Dans le même temps, un débat théorique s’est ouvert en Espagne sous l’égide de théologiens de renom tels que Domingo de Soto (1494-1560) et surtout Francisco de Vitoria (1483/1486?-1546), dominicains comme Las Casas. Dans les leçons intitulées De Indis et De Iure belli Hispanorum in Barbaros qu’il dispense à l’université de Salamanque en 1532, ce dernier discute les droits que peut légitimement invoquer le roi d’Espagne pour revendiquer la possession de l’Amérique. La conclusion consiste à affirmer que les indigènes possédaient des droits naturels et que ce n’est qu’en vertu d’autres droits naturels que l’occupation et la mise en tutelle des terres américaines peuvent se justifier. Finalement, la controverse de Valladolid (1550-1551) va voir la défense de l’esclavage des Indiens, représentée en cette occasion par l’aristotélicien Juan Ginés de Sepúlveda, être définitivement condamnée au profit d’un lascasianisme qui devient dès lors la position officielle et politiquement correcte, en ce qui concerne la pratique discursive tout au moins.

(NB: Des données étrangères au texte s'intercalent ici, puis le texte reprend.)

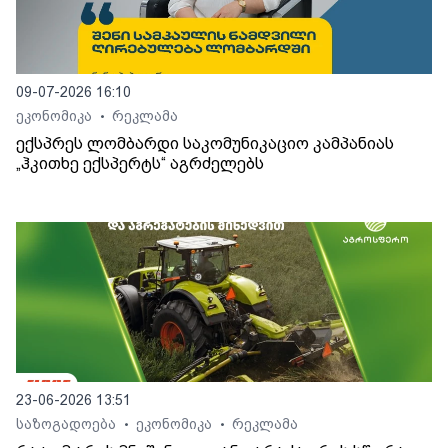
09-07-2026 16:10
ეკონომიკა
რეკლამა
•
ექსპრეს ლომბარდი საკომუნიკაციო კამპანიას
„ჰკითხე ექსპერტს“ აგრძელებს
23-06-2026 13:51
საზოგადოება
ეკონომიკა
რეკლამა
•
•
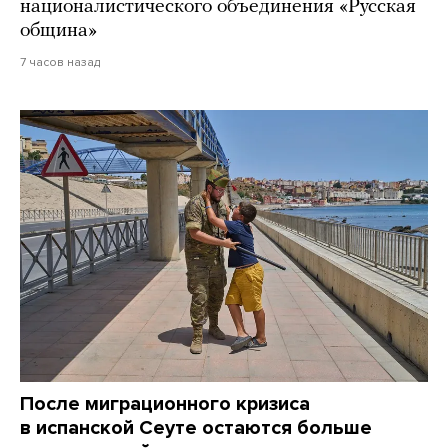
националистического объединения «Русская
община»
7 часов назад
После миграционного кризиса
в испанской Сеуте остаются больше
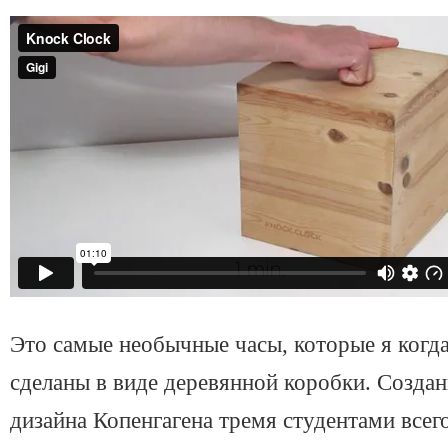
Это самые необычные часы, которые я когд
сделаны в виде деревянной коробки. Создан
дизайна Копенгагена тремя студентами всего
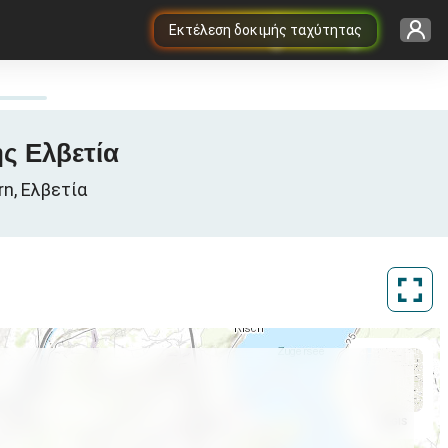
Εκτέλεση δοκιμής ταχύτητας
ς Ελβετία
n, Ελβετία
ArcGIS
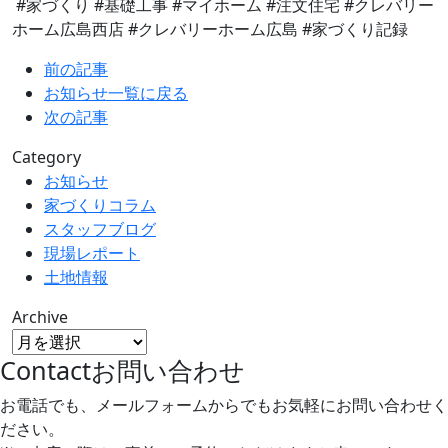
#家づくり #基礎工事 #マイホーム #注文住宅 #クレバリー
ホーム広島西店 #クレバリーホーム広島 #家づくり記録
前の記事
お知らせ一覧に戻る
次の記事
Category
お知らせ
家づくりコラム
スタッフブログ
現場レポート
土地情報
Archive
Contact
お問い合わせ
お電話でも、メールフォームからでもお気軽にお問い合わせく
ださい。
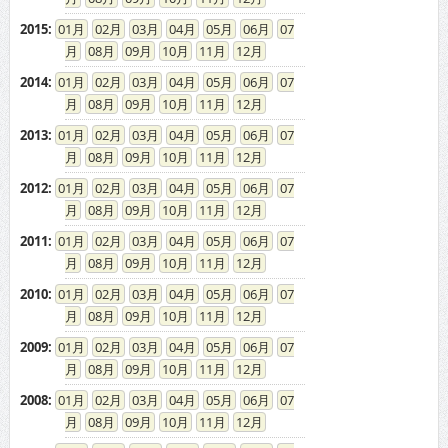
2015
:
01
02
03
04
05
06
07
08
09
10
11
12
2014
:
01
02
03
04
05
06
07
08
09
10
11
12
2013
:
01
02
03
04
05
06
07
08
09
10
11
12
2012
:
01
02
03
04
05
06
07
08
09
10
11
12
2011
:
01
02
03
04
05
06
07
08
09
10
11
12
2010
:
01
02
03
04
05
06
07
08
09
10
11
12
2009
:
01
02
03
04
05
06
07
08
09
10
11
12
2008
:
01
02
03
04
05
06
07
08
09
10
11
12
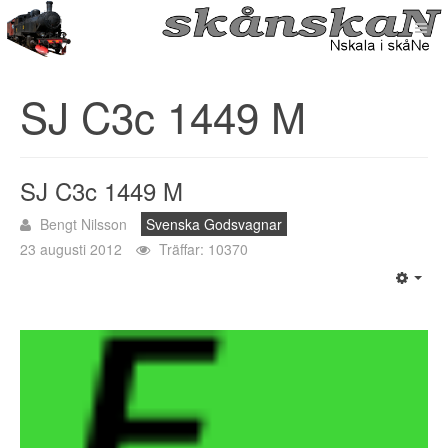
SJ C3c 1449 M
SJ C3c 1449 M
Bengt Nilsson
Svenska Godsvagnar
23 augusti 2012
Träffar: 10370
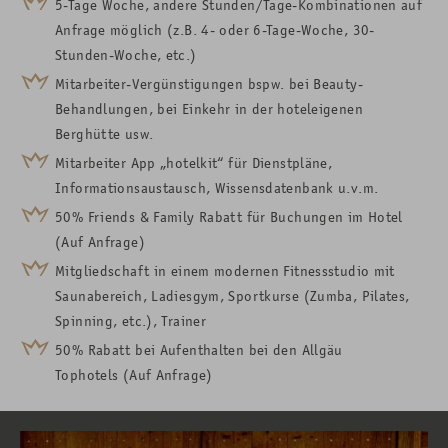
5-Tage Woche, andere Stunden/Tage-Kombinationen auf
Anfrage möglich (z.B. 4- oder 6-Tage-Woche, 30-
Stunden-Woche, etc.)
Mitarbeiter-Vergünstigungen bspw. bei Beauty-
Behandlungen, bei Einkehr in der hoteleigenen
Berghütte usw.
Mitarbeiter App „hotelkit“ für Dienstpläne,
Informationsaustausch, Wissensdatenbank u.v.m.
50% Friends & Family Rabatt für Buchungen im Hotel
(Auf Anfrage)
Mitgliedschaft in einem modernen Fitnessstudio mit
Saunabereich, Ladiesgym, Sportkurse (Zumba, Pilates,
Spinning, etc.), Trainer
50% Rabatt bei Aufenthalten bei den Allgäu
Tophotels (Auf Anfrage)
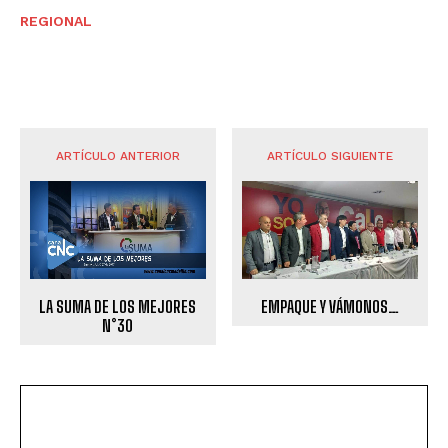
REGIONAL
ARTÍCULO ANTERIOR
ARTÍCULO SIGUIENTE
LA SUMA DE LOS MEJORES
EMPAQUE Y VÁMONOS…
N°30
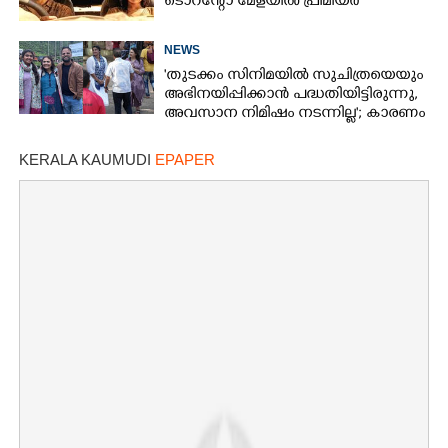
ടൊറന്റോ മേളയിൽ പ്രീമിയർ
NEWS
'തുടക്കം സിനിമയിൽ സുചിത്രയെയും
അഭിനയിപ്പിക്കാൻ പദ്ധതിയിട്ടിരുന്നു,​
അവസാന നിമിഷം നടന്നില്ല'; കാരണം
തുറന്നുപറഞ്ഞ് ജൂഡ് ആന്റണി
KERALA KAUMUDI
EPAPER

Les limites de la législation émancipatrice
En l’espace d’un demi-siècle, l’appareil colonial espagnol s’est donc largement constitué, défini et regardé lui-même, dans le processus de fabrication de la catégorie d’Indien, à tel point que l’on serait tenté d’affirmer que celle-ci est cosubstantielle de celui-là. L’Indien, cet individu appartenant à une société suffisamment archaïque pour être modelé à l’image de la civilisation hispanique et suffisamment civilisé pour que ce modelage puisse fonctionner, ne saurait être esclave.
D’autres pourront néanmoins l’être à sa place, et en premier lieu l’Africain, réputé trop barbare pour avoir reçu l’humanité en partage, et qui est présent sur le sol américain dès le début de l’expansion espagnole comme serviteur des conquérants16. Au milieu du xvie siècle, à une époque où on s’inquiète pourtant déjà de leur trop grand nombre17, les esclaves noirs semblent pouvoir constituer l’alternative compensatoire à la libération des Indiens : Las Casas ne va-t-il pas lui-même proposer avec insistance l’idée18 ? La seconde moitié du siècle n’est dès lors plus la période des importations ponctuelles mais déjà celle d’un trafic régulier qui va concerner des dizaines de milliers d’individus19.

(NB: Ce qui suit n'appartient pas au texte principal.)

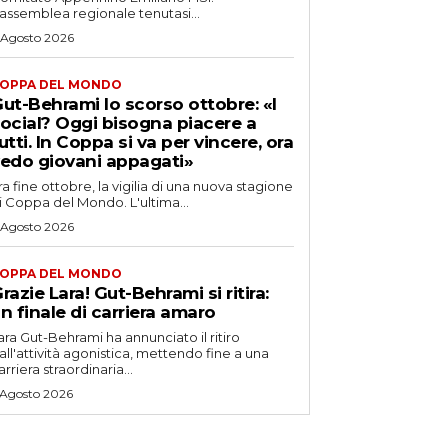
’assemblea regionale tenutasi...
 Agosto 2026
OPPA DEL MONDO
ut-Behrami lo scorso ottobre: «I
ocial? Oggi bisogna piacere a
utti. In Coppa si va per vincere, ora
edo giovani appagati»
ra fine ottobre, la vigilia di una nuova stagione
i Coppa del Mondo. L'ultima...
 Agosto 2026
OPPA DEL MONDO
razie Lara! Gut-Behrami si ritira:
n finale di carriera amaro
ara Gut-Behrami ha annunciato il ritiro
all'attività agonistica, mettendo fine a una
arriera straordinaria...
 Agosto 2026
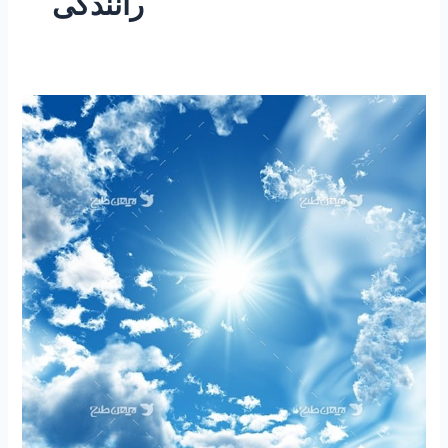
رانندگی
۱۵۲
-ساعتی
تفکر
۳۸
“مچگیری
مثبت”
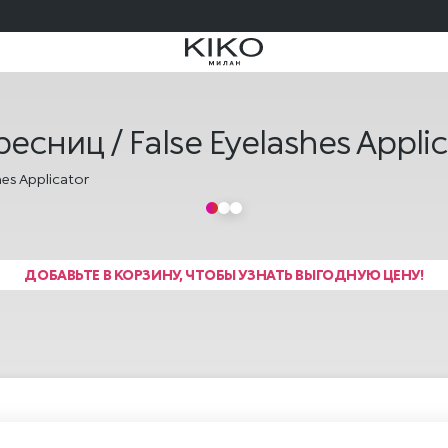
ПОДАРОЧНАЯ КАРТА KIKO МИЛАН 🎁 — КУПИТЬ
сниц / False Eyelashes Applic
ДОБАВЬТЕ В КОРЗИНУ, ЧТОБЫ УЗНАТЬ ВЫГОДНУЮ ЦЕНУ!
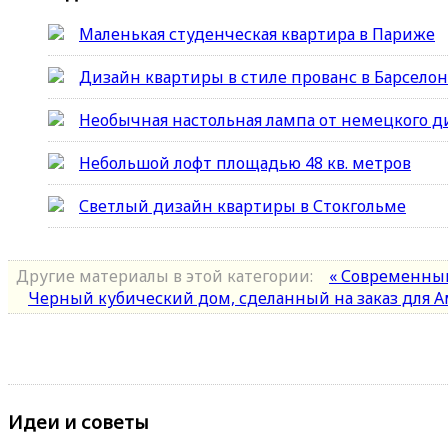
Маленькая студенческая квартира в Париже
Дизайн квартиры в стиле прованс в Барсело
Необычная настольная лампа от немецкого д
Небольшой лофт площадью 48 кв. метров
Светлый дизайн квартиры в Стокгольме
Другие материалы в этой категории:
« Современный
Черный кубический дом, сделанный на заказ для А
Идеи и советы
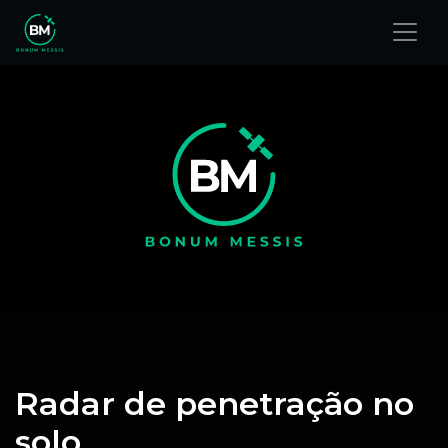
Radar de penetração no
solo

Mais les Indiens eux-mêmes peuvent être dans certains cas asservis. En effet, quoiqu’en droit universalisable, la catégorie de l’indio comme individu libre pris en charge par le système colonial espagnol ne s’applique pas nécessairement à tous les indigènes des Indes espagnoles. En particulier, ceux d’entre eux qui s’opposent activement à la diffusion du message chrétien ou qui vont même jusqu’à prendre l’initiative des hostilités, ne sauraient être considérés comme des Indiens en acte, puisque le concept d’Indien implique l’acceptation pacifique de la tutelle espagnole, mais plutôt comme des Indiens en puissance qui, en vertu de la théorie de la guerre juste, peuvent être légitimement réduits en esclavage. C’est d’abord le cas au nord du Mexique, en proie aux attaques des Chichimèques20 qui menacent de surcroît les précieux territoires des mines d’argent. Dès les années 1530, le problème est l’objet d’un débat tout à la fois politique et théologique dont les conclusions demeureront incertaines21. Il en ira de même dans cet autre « Finistère de la conquête » qu’est le Chili.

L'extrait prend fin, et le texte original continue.